Владимир Бибихин - Сборник статей
Строгий космический смысл олимпийских игр в Древней Греции: там на беговых дорожках, где надо было добежать до меты, обернуться вокруг нее и возвратиться туда, откуда начал, разыгрывалось космическое движение, и рассуждения, что таким спортивным ритуалом люди завораживали, заколдовывали космос, чтобы скажем после зимнего солнцестояния солнце сдвинулось, снова пошло на север, — несущественное и неинтересное объяснение: что важно, разыгрывание обществом, миром по–русски (и здесь еще один скрытый языческий смысл слова мир, это разыгрывание миром мира) — движения вселенной, повторение вселенной, наука о вселенной, развернутая обществом в лаборатории общества же: или общество, развернувшее в себе серьезной игрой космос, не в порядке метафоры или театрального изображения, а потому что пусть пока еще в сумасшедшей догадке, но мир, да, это и есть мир; да, человеческое общество как–то очень рано, раньше, чем оно себя знает, еще во сне уже приобщено ко всему (!). Современное вооружение, которое никого не радует, смешно думать, что это результат зла или стремления военно–промышленного комплекса к наживе: в накоплении сотни смертей на каждого одного из миллиардов людей на земле, в доведении до того, что руке одного человека достаточно дотянуться до ключа, один раз, чтобы запустить ядерный пожар, чтобы разыграть космический огонь (можете тут вспомнить о гераклитовском огне или о последнем огне германского и скандинавского эпоса), поставить в лаборатории, раскинувшейся на всю планету, еще и этот эксперимент, куда человечество бросит теперь уже просто всё само себя, в огонь — откуда это, куда это? Я не знаю. Я знаю только, что здесь громадный случай того видения, того знания, другие примеры которого я пытался привести: сквозного, говорил я; когда человечество наяву ли, во сне ли делает жесты космоса и законов космоса и творца космоса (!).

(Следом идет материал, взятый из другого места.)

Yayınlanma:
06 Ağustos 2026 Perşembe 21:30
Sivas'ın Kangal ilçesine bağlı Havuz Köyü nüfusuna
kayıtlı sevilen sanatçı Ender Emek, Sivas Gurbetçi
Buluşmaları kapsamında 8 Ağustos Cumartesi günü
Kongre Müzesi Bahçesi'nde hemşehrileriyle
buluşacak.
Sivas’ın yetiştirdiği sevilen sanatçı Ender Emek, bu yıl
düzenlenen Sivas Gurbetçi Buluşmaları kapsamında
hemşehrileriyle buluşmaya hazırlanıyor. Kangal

Это значит как же сказать, бога. Только что я говорил о единственном высшем знании человека, знании незнания. Теперь — я говорю о знании, которое включено в софию космоса, принадлежит софии космоса и самой этой своей принадлежностью, творительный орудия, как я говорил раньше, делая из самого себя лабораторию, — говорит т. е. так, что космос, целый мир им, человечеством, говорит.

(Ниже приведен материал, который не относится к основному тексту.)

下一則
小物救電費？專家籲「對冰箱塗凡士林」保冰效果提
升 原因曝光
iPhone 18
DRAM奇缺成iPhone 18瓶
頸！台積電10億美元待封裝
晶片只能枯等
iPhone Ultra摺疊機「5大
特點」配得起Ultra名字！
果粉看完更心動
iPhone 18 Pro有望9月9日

Этот переход, внезапный, от знания незнания, удела человека, к божественному знанию Всего впервые в западной мысли отчетливо намечен в поэме Парменида. Я говорю — отчетливо намечен, в самом деле с такой отчетливостью, что внезапный переход от первой части поэмы, где говорится о не возникшем, неприступном, не прибавляющемся, не уменьшающемся бытии, ко второй части, науке об устройстве всего мира, кажется необъяснимым, и не иронизирует ли тут Парменид, в своей космологии, после науки незнания первой части поэмы, над человеческим знанием, доксой — одно из принятых объяснений. Вторая часть поэмы Парменида совершенно необходима. Школа незнания очищает, подводит, подталкивает, как раз когда пройдена хорошо, к прорыву в божественное знание, т. е. уже не человеческое, размахивающееся на весь мир.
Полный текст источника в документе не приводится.